Là encore, la solution est conforme à l’arrêt Commune de Saint-Lunaire, dans lequel le Conseil d’Etat avait annulé une délibération se bornant à indiquer que le POS « ne correspond[ait] plus aux exigences actuelles de l’aménagement et qu’il [était] nécessaire de réorienter l’urbanisme de la commune » (voir aussi pour d’autres exemples d’annulation dans des circonstances similaires :  CE, 17 avr. 2013, n° 348311 ;  CAA Lyon, 27 janv. 2015, n° 14LY01961 ; CAA Marseille, 10 avr. 2015, n° 13MA01343 ;  CAA Douai, 27 nov. 2014, n° 13DA01104).

Enfin, dans un et dernier troisième temps, la Cour, faisant application de la théorie des opérations complexes,  a vérifié si ce vice était de nature à justifier l’annulation du PLU.

De manière peu surprenante, elle considère que l’illégalité de la délibération prescrivant le document d’urbanisme présente bien un caractère substantiel au sens de la jurisprudence Danthony, en ce qu’elle a privé les personnes intéressées d’une garantie et a eu une influence sur le sens de la décision administrative faisant l’objet du litige. La procédure d’élaboration ayant par conséquent été viciée, l’annulation du PLU était inévitable :

«  Considérant qu’alors même que l’obligation de fixer les objectifs de l’élaboration du plan local d’urbanisme est relative au contenu de la délibération qui prescrit cette élaboration, ainsi qu’il a été dit au point 7, cette délibération constitue un élément de la procédure administrative au terme de laquelle est adopté le plan local d’urbanisme ; qu’il ressort des pièces du dossier que la méconnaissance par cette délibération des dispositions de l’article L. 300-2 du code de l’urbanisme, qui, au demeurant, a privé d’une garantie les personnes intéressées, a été susceptible d’exercer, en l’espèce, une influence sur le contenu du plan local d’urbanisme adopté et donc sur le sens de la décision prise au terme de son élaboration ; qu’elle constitue, dès lors, une irrégularité de nature à entacher la légalité de la délibération en litige ; »
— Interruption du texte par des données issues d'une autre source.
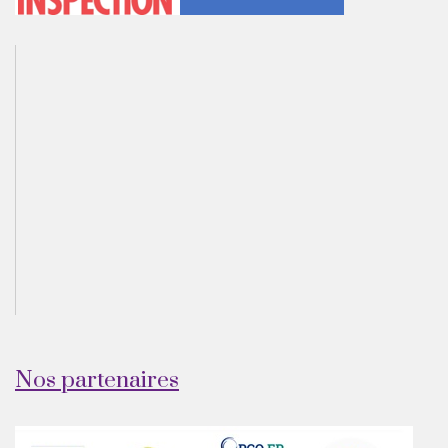
Nos partenaires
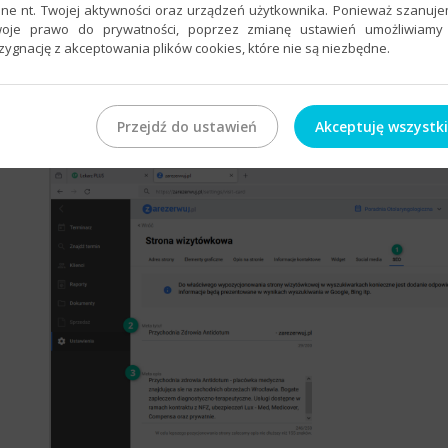
!!!Uwaga!!!
ne nt. Twojej aktywności oraz urządzeń użytkownika. Ponieważ szanuj
Meta tytuł
pozwala na wprowadzenie maksymal
oje prawo do prywatności, poprzez zmianę ustawień umożliwiamy
zygnację z akceptowania plików cookies, które nie są niezbędne.
natomiast maksymalnie
250 znaków
. W celu lep
zalecamy aby
Meta tytuł
nie przekraczał
60 zna
długość nie powinna być dłuższa niż
155 znaków
.
Przejdź do ustawień
Akceptuję wszystk
Po wprowadzeniu niezbędnych zmian kliknij przy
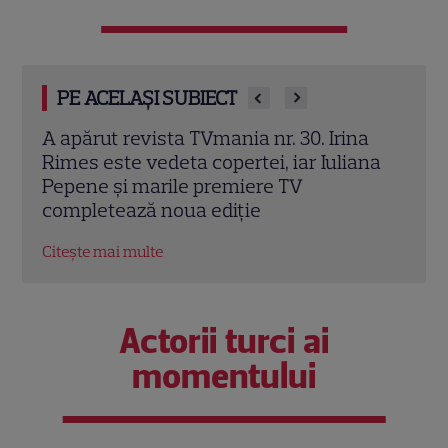
PE ACELAȘI SUBIECT
d se
A apărut revista TVmania nr. 30. Irina
Irin
ză în
Rimes este vedeta copertei, iar Iuliana
sezo
Pepene și marile premiere TV
schi
completează noua ediție
EXC
Citește mai multe
Citeș
Actorii turci ai
momentului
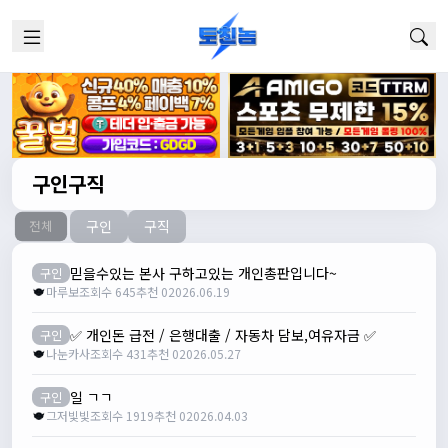
구인구직
구인
구직
전체
믿을수있는 본사 구하고있는 개인총판입니다~
구인
마루보
조회수 645
추천 0
2026.06.19
✅ 개인돈 급전 / 은행대출 / 자동차 담보,여유자금 ✅
구인
나눈카사
조회수 431
추천 0
2026.05.27
일 ㄱㄱ
구인
그저빛빛
조회수 1919
추천 0
2026.04.03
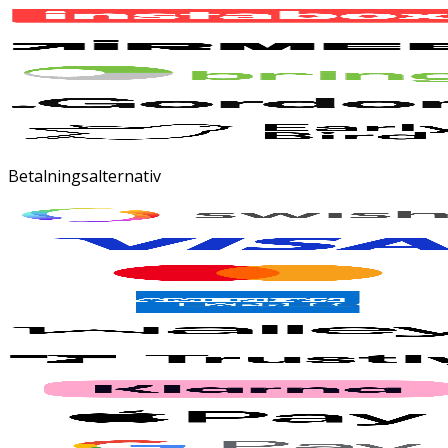
Betalningsalternativ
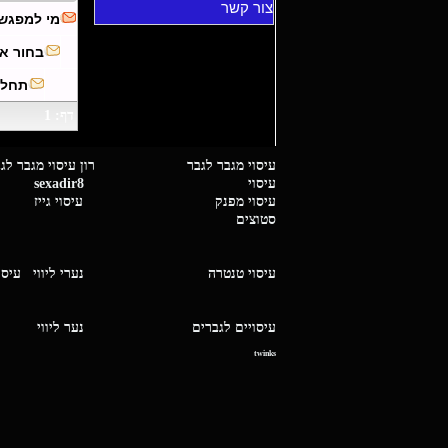
צור קשר
מי למפגש
בחור א
תחלי
דף: 1
עיסוי מגבר לגבר רון עיסוי 
עיסוי
sexadir8
גיז 
עיסוי מפנק
עיסוי גייז
סטוצים
עיסוי טנטרה
נערי ליווי
עיסו
עיסויים לגברים
נער ליו
twinks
Ce faisant, la Cour confirme sa jurisprudence antérieure, puisqu’elle avait déjà jugé que l’illégalité de la délibération prescrivant l’élaboration du PLU en raison d’une insuffisante définition des objectifs  constituait un vice de procédure susceptible de justifier l’annulation du document d’urbanisme adopté (CAA Marseille, 10 avr. 2015, n° 13MA01343), tout en s’inscrivant dans une tendance désormais établie (CAA Nancy, 2 juillet 2015, n°14NC01767 ; CAA Versailles, 11 mai 2015, n° 13VE00583 ; CAA Douai, 30 avril 2015, n°14DA01249 ; CAA Paris, 2 avril 2015, n° 14PA02687 ; voir aussi pour un raisonnement différent sur la nature du vice relevé : CAA Lyon, 5 mai 2015, n° 13LY02619 ; CAA Lyon, 27 janv. 2015, n° 14LY01961 ; voir enfin pour une analyse de la nature du moyen : Antoine Durup de Baleine, « Prescription de l’élaboration ou de la révision d’un plan local d’urbanisme », AJDA 2016, p.48 ; Gilles ROUX, « Les conséquences de l’insuffisante définition initiale des objectifs du futur plan local d’urbanisme », AJDA 2016, p. 1250).